There were six of us that made this trip. A chance to get away from the office and brainstorm on ideas to make our division more successful as we seek to compete in the field of Higher Education. My job? Communications. The PR man. Graduated in four years with a BA in BS. If we were looking for a nice quiet place to work, we chose the right location because there were definitely no distractions.

Sitting in my non-smoking room that was operating on a ventilation system that sucked all the cigarette smoke out of the "parlor" and promptly deposited it in the rooms, I chanced to look at the chest of drawers. It was a nice chest. Nothing fancy but decent enough to get the job done in a small lodge that catered to hunters. It was a nice hunter green chest with a faux finish on top. What caught my eye was a sign carefully placed in the center of the chest, under glass that read. "Please do not clean your guns on the towels."

It then dawned on me that I was on the back edge of civilization. Of course, that wasn't the only informative signage strategically positioned in the lodge. As you enter the front door, you are met by a sign that reads "Do not leave beer coolers in your truck."

It doesn't really matter that you leave stereos, jewelry, bags full of money and any other valuables in there, but there had apparently been a rash of beer cooler robberies in town. What else are those wild and crazy kids going to do on a Friday night? Surprisingly, we were told this by a woman at the desk who had a very distinct British accent. Boy did she get lost when they let her off the boat.

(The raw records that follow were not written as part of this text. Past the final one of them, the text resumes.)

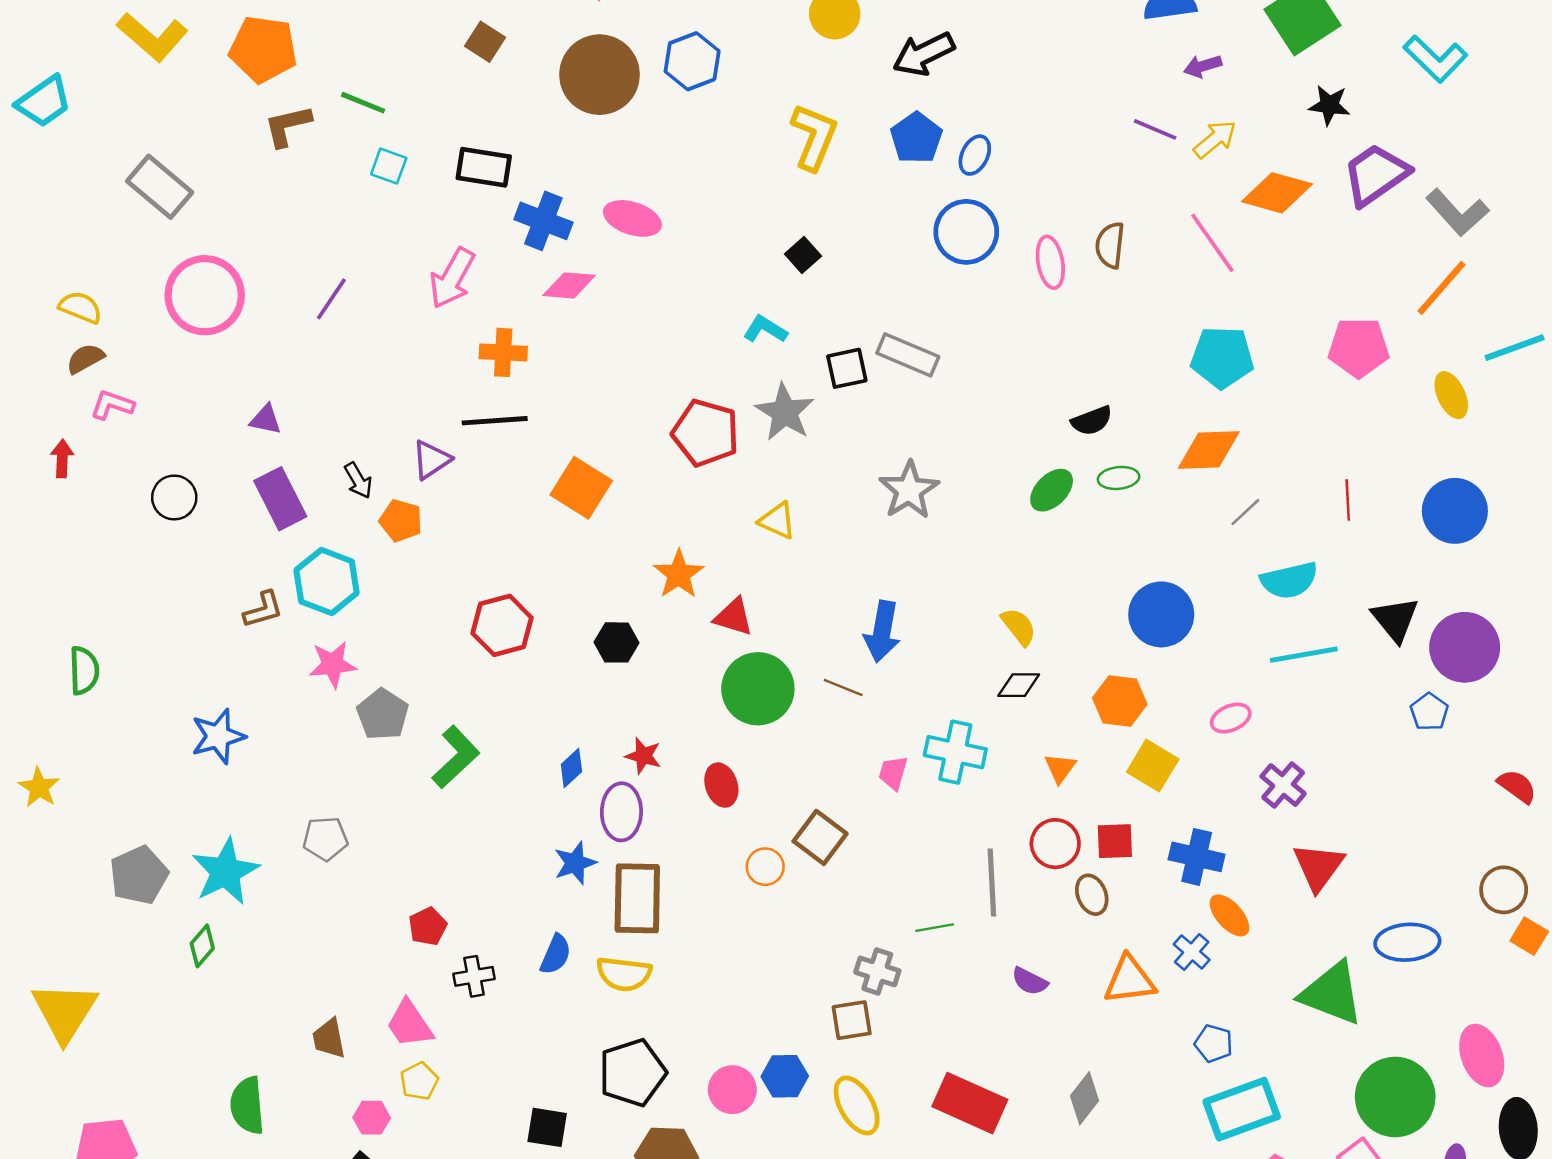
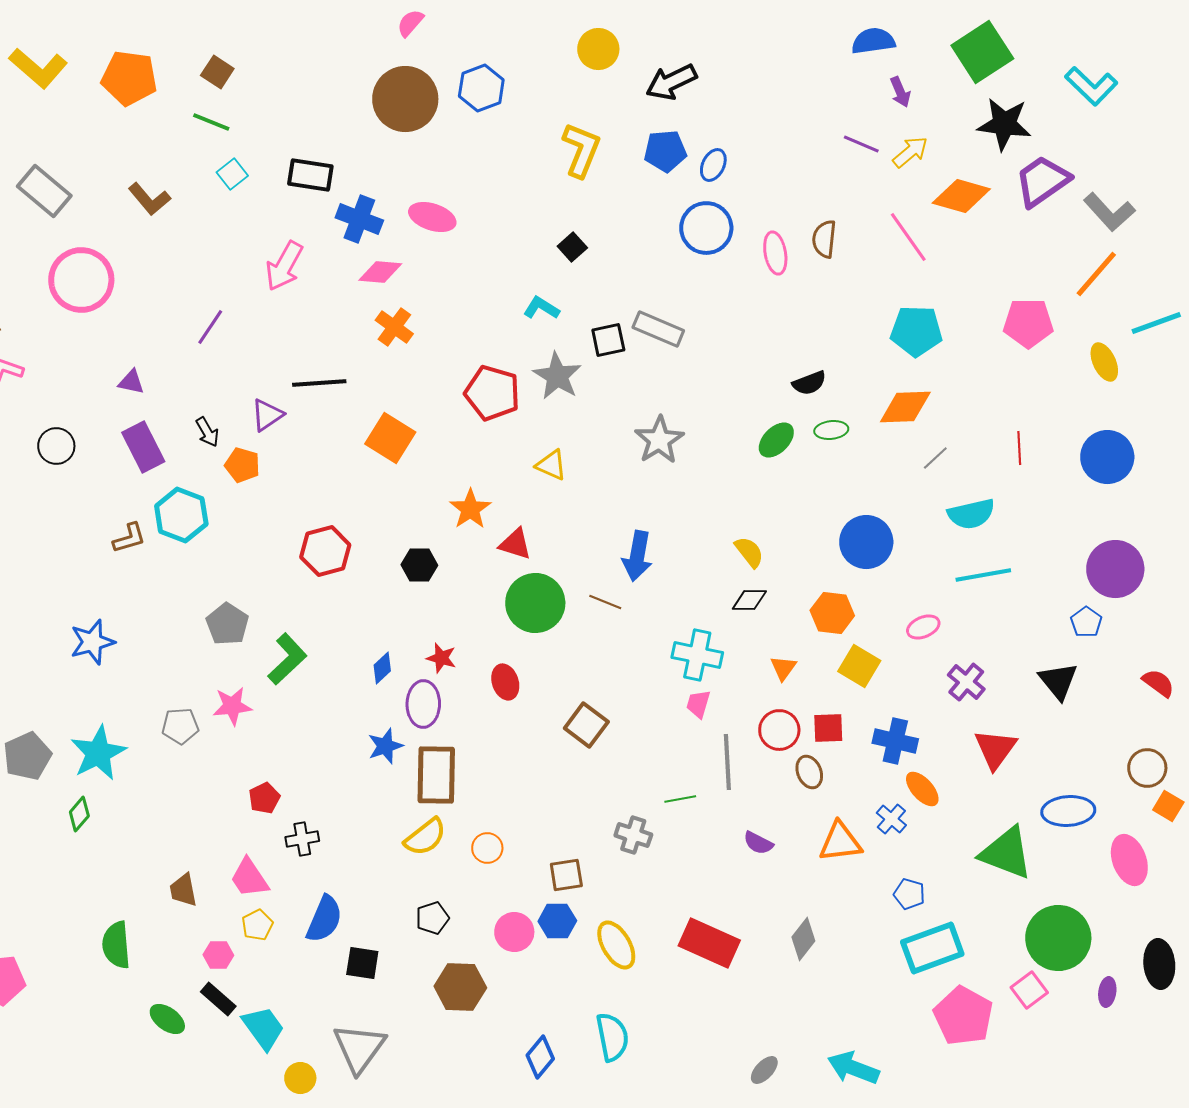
brown square: (485, 42) -> (217, 72), moved
purple arrow: (1203, 66) -> (900, 92), turned -96
black star: (1329, 105) -> (1004, 124), size x1.6
brown L-shape: (288, 126) -> (149, 199), moved, turned -117
blue pentagon: (916, 138) -> (665, 151), turned 30
cyan square: (389, 166) -> (232, 174), turned 32
purple line: (331, 299) -> (210, 327), moved
orange cross: (503, 352) -> (394, 327), moved, turned 33
black triangle: (1395, 619) -> (1058, 681), moved
pink star: (333, 664) -> (232, 706), moved
pink trapezoid: (893, 773) -> (698, 704), moved
orange circle: (765, 867) -> (487, 848), moved
blue semicircle: (556, 954) -> (324, 919), moved, size x1.4
yellow semicircle: (624, 974) -> (425, 837), turned -45
brown square: (852, 1020) -> (566, 875), moved
pink ellipse: (1482, 1056) -> (1129, 860), moved
black pentagon: (632, 1073) -> (432, 918), size x0.6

And if that isn't enough, the only eating establishment in town, where we dined at breakfast, lunch and dinner for two days, filling up on gravy, chicken fried steak and anything else served with a side order of grease, was named "Crackers." Being of white anglo saxon protestant decent, I'm not sure if I should be offended by that. The food wasn't bad, but we had an interesting group of waiters and waitresses who weren't real sure what we wanted when asking for skim milk.

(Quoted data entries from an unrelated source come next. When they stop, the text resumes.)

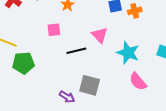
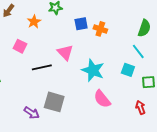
orange cross: (135, 11) -> (100, 29), turned 32
pink square: (54, 30) -> (20, 46), turned 32

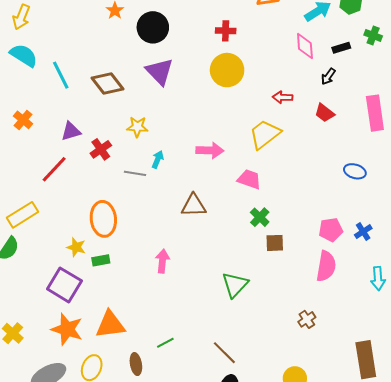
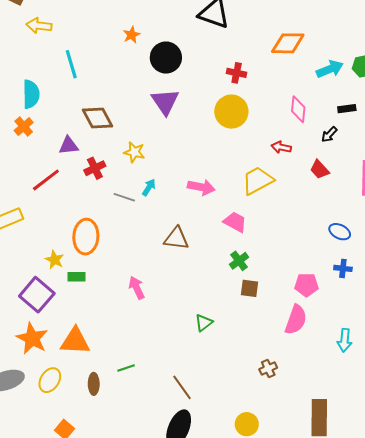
yellow arrow: (21, 17) -> (39, 26), turned 65
pink diamond: (305, 46) -> (298, 109), moved
cyan semicircle: (24, 55) -> (31, 94), moved, turned 48
cyan line: (61, 75) -> (71, 64), moved
brown diamond: (107, 84) -> (97, 118), moved
blue cross: (363, 232) -> (343, 268), moved, turned 30
pink arrow: (162, 261) -> (137, 288), turned -40
green triangle: (235, 285) -> (204, 323), size x0.7

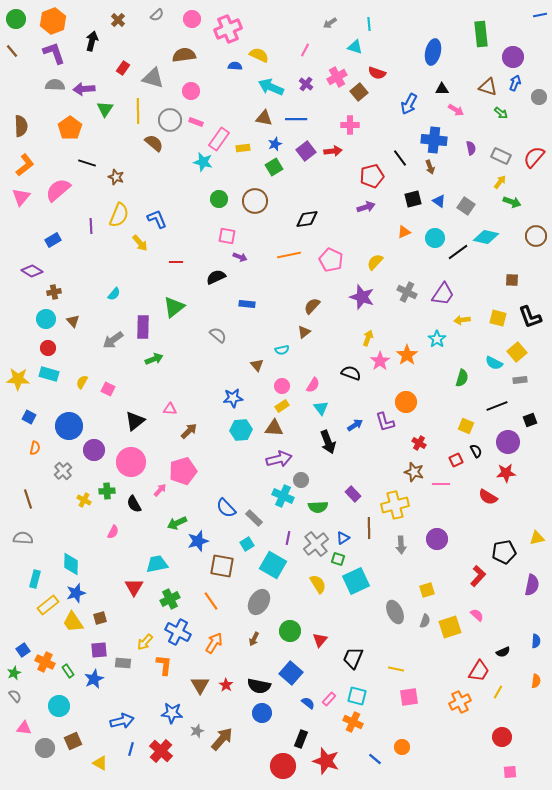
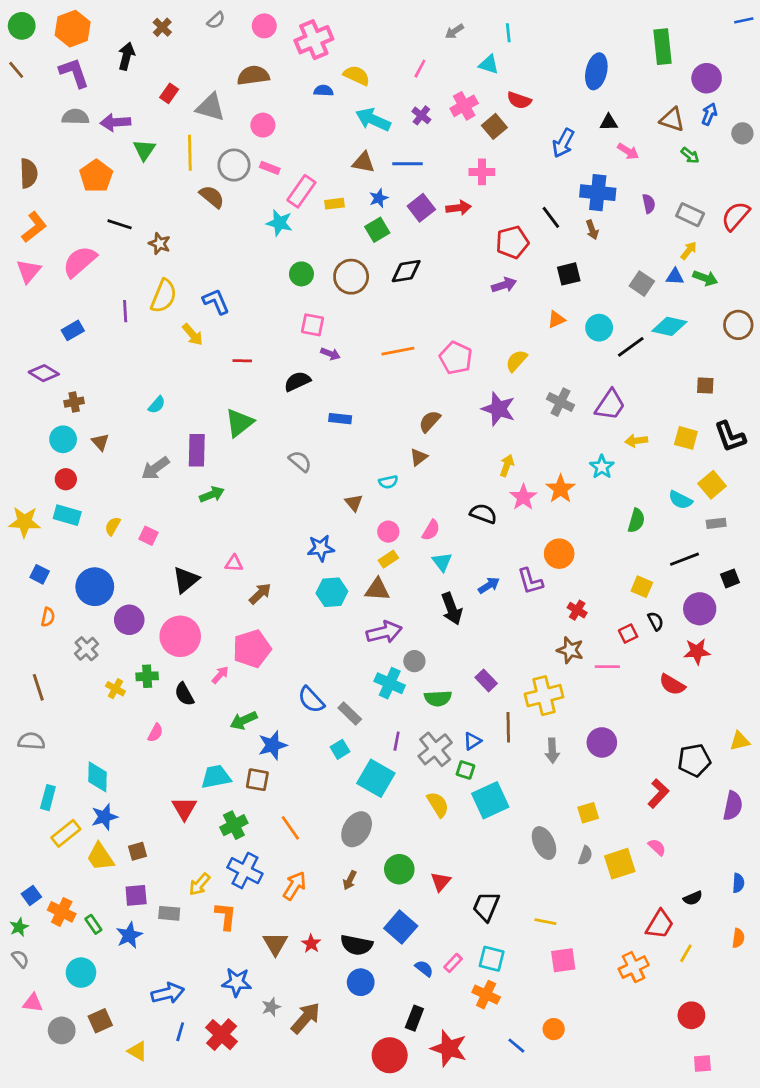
blue triangle: (439, 201) -> (675, 277), moved, turned -32
black diamond: (307, 219) -> (406, 271), moved
brown square: (222, 566) -> (257, 780), moved, size x0.7

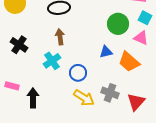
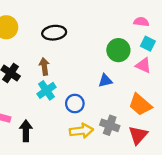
brown arrow: (60, 37) -> (44, 66), moved
orange trapezoid: (129, 62) -> (140, 105), moved
yellow arrow: (84, 98) -> (81, 131), turned -40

Our meetings were held in the basement where the proprietor would occasionally wander through, unlock a set of double doors, enter the room, bang around on things for a while, emerge, relock the doors, walk back through our meeting area and return up the stairs as if nothing strange had just occurred. I should mention at this point that the building in question was at one time a funeral home. One of our group members had an aunt who attended many a funeral in said location and always managed to pass out when she came to a certain spot in one of the rooms.

Gee! I wonder where we'll go for our retreat next year?

Tuesday, May 31, 2005

Civic responsibility

I've never been one to really think about posting my thoughts for all to see, but with the direction technology is going and the popularity of blogging these days, I thought, 'What the heck!'

Someone asked me the other day if I blogged. I said no. I occasionally scribble down some thoughts, but they are not for public consumption. However, there are some things that just strike me as odd, and I hope I am not the only one.

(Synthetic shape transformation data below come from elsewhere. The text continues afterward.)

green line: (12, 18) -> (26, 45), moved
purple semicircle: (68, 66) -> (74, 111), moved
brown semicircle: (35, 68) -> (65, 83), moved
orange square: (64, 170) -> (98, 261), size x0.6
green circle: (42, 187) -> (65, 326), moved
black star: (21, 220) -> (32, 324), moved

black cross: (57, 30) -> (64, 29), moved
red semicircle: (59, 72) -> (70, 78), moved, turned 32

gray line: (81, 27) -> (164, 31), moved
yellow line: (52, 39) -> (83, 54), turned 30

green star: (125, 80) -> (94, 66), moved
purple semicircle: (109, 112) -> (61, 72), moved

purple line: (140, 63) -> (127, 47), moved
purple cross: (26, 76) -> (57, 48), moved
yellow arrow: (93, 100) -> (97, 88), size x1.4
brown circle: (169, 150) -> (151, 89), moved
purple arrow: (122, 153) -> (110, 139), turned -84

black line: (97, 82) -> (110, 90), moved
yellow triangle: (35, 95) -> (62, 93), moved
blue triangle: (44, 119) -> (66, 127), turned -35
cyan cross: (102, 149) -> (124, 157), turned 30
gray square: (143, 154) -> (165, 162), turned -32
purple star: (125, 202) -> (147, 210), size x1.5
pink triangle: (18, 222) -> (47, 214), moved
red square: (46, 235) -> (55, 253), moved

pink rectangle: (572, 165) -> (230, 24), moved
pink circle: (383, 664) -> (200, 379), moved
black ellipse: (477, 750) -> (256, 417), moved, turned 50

Case in point ... Today I was filling out a jury questionaire. I have lived in this town for four years and this is the second time I have been summoned for jury duty. I know people who have lived here considerably longer who have never had the pleasure. But that is beside the point. The first couple of questions they ask concern my sex and race. It strikes me as odd that in a climate in which everyone pretends to be concerned about equality the first thing the court wants to know is that I am a white male. They obviously are not overly concerned about important things like my name because that question is a little farther down the page, but "By-St.-Peter's-crew-cut," they want to know that I am a white male.

Of course, like most people I was trying to find a way out, so I closely read the qualifications for serving on a jury. General qualification No. 5 states that the prospective juror must "be able to read and write." What would they say if I circled this reason then signed my name at the bottom of the form and returned it to them?

Oh well. I guess I'm doomed to serve. I'll probably be selected and the trial dates will disrupt my preplanned vacation, but "Hey!" it's my civic duty, so I'll show up with a smile, answer all the questions, collect my $7 and go home happy.